* [Input for this task]:
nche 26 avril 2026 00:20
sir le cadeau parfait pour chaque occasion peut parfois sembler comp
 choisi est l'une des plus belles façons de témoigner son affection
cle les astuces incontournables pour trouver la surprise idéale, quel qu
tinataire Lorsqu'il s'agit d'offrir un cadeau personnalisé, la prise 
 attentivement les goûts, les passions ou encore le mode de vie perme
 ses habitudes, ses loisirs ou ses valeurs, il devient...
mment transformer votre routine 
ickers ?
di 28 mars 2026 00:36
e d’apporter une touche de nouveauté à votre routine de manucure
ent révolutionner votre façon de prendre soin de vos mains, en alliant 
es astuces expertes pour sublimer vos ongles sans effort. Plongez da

* [Instructions to follow]: Write out the entries in full, exactly as given.

* [Answer to this task]:
nche 26 avril 2026 00:20
sir le cadeau parfait pour chaque occasion peut parfois sembler comp
 choisi est l'une des plus belles façons de témoigner son affection
cle les astuces incontournables pour trouver la surprise idéale, quel qu
tinataire Lorsqu'il s'agit d'offrir un cadeau personnalisé, la prise 
 attentivement les goûts, les passions ou encore le mode de vie perme
 ses habitudes, ses loisirs ou ses valeurs, il devient...
mment transformer votre routine 
ickers ?
di 28 mars 2026 00:36
e d’apporter une touche de nouveauté à votre routine de manucure
ent révolutionner votre façon de prendre soin de vos mains, en alliant 
es astuces expertes pour sublimer vos ongles sans effort. Plongez da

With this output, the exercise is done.